Поразило меня и другое обстоятельство, а именно, что пьеса наводит скуку. Романтическая драма стала, несомненно, такой же скучной, как трагедия. Герои ее нас ни в малейшей степени не интересуют. Диалоги полны испанских имен, которые с трудом воспринимаются зрителем, а вся историческая сторона, которою автор явно злоупотребляет, ничуть нас не увлекает, внимание наше утомляется, мы уже не смотрим на сцену, а только ждем, когда автор вернется к основной интриге, чтобы вновь можно было следить за ходом событий. В продолжение всего спектакля волнение ни разу не охватывает зрителя. Иллюзии не получается, остается только глубокий восторг перед литературными достоинствами произведения. Часто, например, подшучивают над рассказом Терамена
[18]; а разве длиннейший монолог Карла V возле могилы Карла Великого не то же, что рассказ Терамена, к тому же растянутый сверх всякой меры? Зрительным залом овладевает такая же скука, только впятеро сильнее — соответственно длине монолога.Говоря о скуке, можно упомянуть и пресловутую сцену с портретами. Когда Виктор Гюго сочинял эту сцену, он, вероятно, думал, что достигает необыкновенной сценичности. А получается прямо противоположное, — ничто так не задерживает действия, как это ненужное перечисление предков. Надо видеть, до чего неловко чувствует себя актер, исполняющий роль дона Карлоса, во время этой бесконечной болтовни старика Гомеса. При чтении этого не замечаешь. На спектакле неправдоподобие ситуации становится вопиющим. В жизни дон Карлос раз двадцать оборвал бы болтуна. И все это написано, чтобы усилить впечатление, чтобы Гомес в конце концов торжественно объявил, что дворянин из рода Сильва не может выдать человека, который нашел у него приют. Беда в том, что весь эффект как раз и пропадает. Его слишком долго ждешь.
Конечно, на спектакле гремели бурные аплодисменты. Но не надо обманываться. Вначале я сказал, что сейчас невозможно говорить о драматургии Виктора Гюго. Публика испытывает на себе слишком много различных влияний, и поэтому восторг, который сопутствует возобновлению этих драм, нельзя принимать за справедливый, беспристрастный приговор.
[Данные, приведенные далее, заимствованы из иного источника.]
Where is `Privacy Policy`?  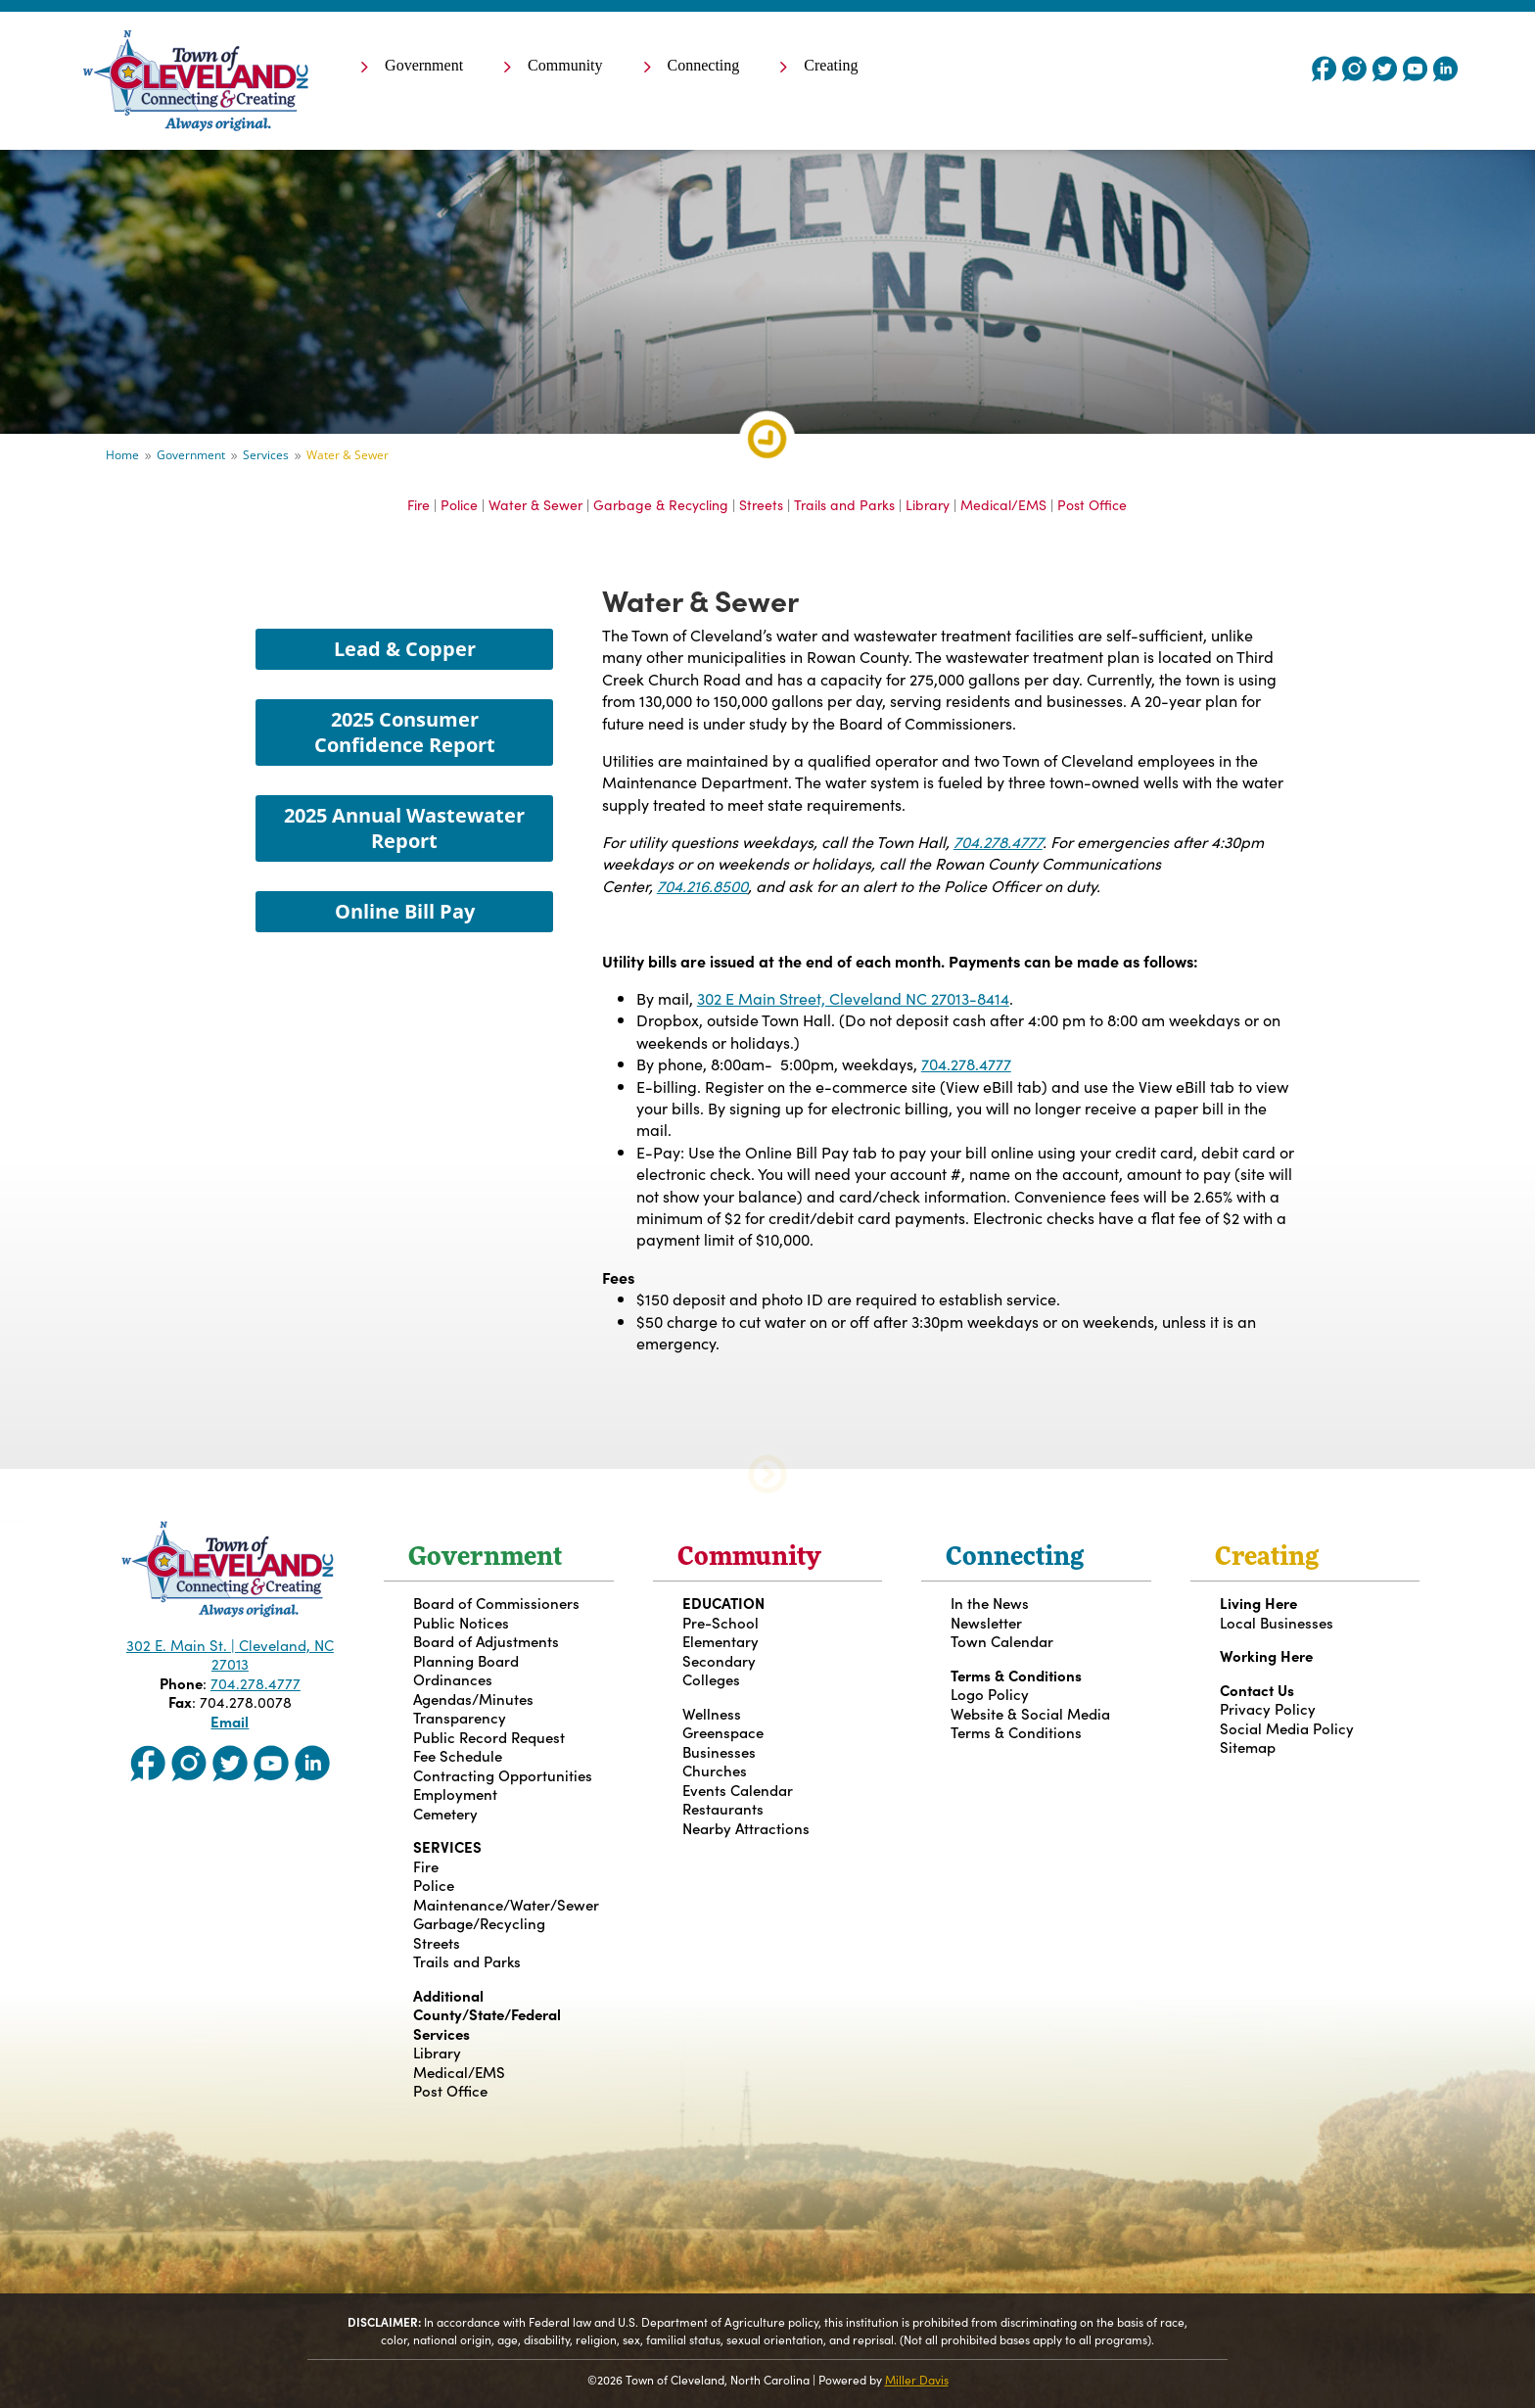
Privacy Policy is located at coordinates (1268, 1708).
Прежде всего надо иметь в виду немаловажную политическую сторону дела. В лице Виктора Гюго приветствуют горячего патриота, горячего республиканца. Кроме того, в зале присутствуют питомцы романтизма; я имею в виду людей, которые были взлелеяны романтизмом и теперь приветствуют литературу своей юной поры независимо от политических взглядов. Я уж не говорю о новом поэтическом поколении, завербованном в поклонники. Приняв во внимание чувство уважения, которое внушает автор, подкрепленное вдобавок восторгом перед чисто литературными достоинствами пьесы, легко понять, почему явную скуку, которую наводит пьеса, прикрывают овации.
Может показаться, будто я говорю парадокс, утверждая, что, несмотря на рукоплескания, зрительный зал оставался равнодушным. Между тем это непреложная истина. Несколько раз, в заранее предусмотренных местах, клакеры выступали одни, среди ледяного безмолвия зала; раздавались их нарочитые, совершенно особые аплодисменты, которые, словно ружейный залп, внезапно разражаются и так же внезапно умолкают. Иной раз воспламенялся весь зал; но это всегда вызывалось какими-нибудь отдельными строками, какими-нибудь чудесными стихами, которые навсегда останутся жемчужинами французской поэзии. Аплодируют всегда поэту, а отнюдь не драматургу.
Говоря о двух исполнителях, г-не Муне-Сюлли и г-не Вормсе, я хотел бы привести новые доводы в пользу правды на сцене. Всем известно, какой успех стяжал г-н Вормс, — успех столь шумный, что г-н Муне-Сюлли, исполняющий роль Эрнани, отошел на второй план. В этом нельзя не видеть весьма красноречивого факта.
Великое несчастье г-на Муне-Сюлли, весьма одаренного актера, заключается в том, что он родился с опозданием на полстолетия. Ему следовало бы появиться одновременно с актерами типа Фредерика Леметра и Бокажа. Тогда он, несомненно, нашел бы свое место в театре, в то время как теперь он представляется мне вырванным из своей сферы, и чувствуется, что ему не по себе. Для нашего слуха речь его слишком отрывиста и слишком неистова. Его певучий голос вызывает у нас недоумение; когда он вращает глазами и скалит белые зубы, мы это воспринимаем как преувеличение; когда он ступает по сцене, он кажется нам безумцем среди уравновешенных, корректных товарищей. В нем течет кровь 1830 года, он играет Эрнани так, как требовалось играть эту роль в те дни, когда драма только что появилась на свет. Теперь же нам кажется, что всего лишь шаг отделяет его от смешного.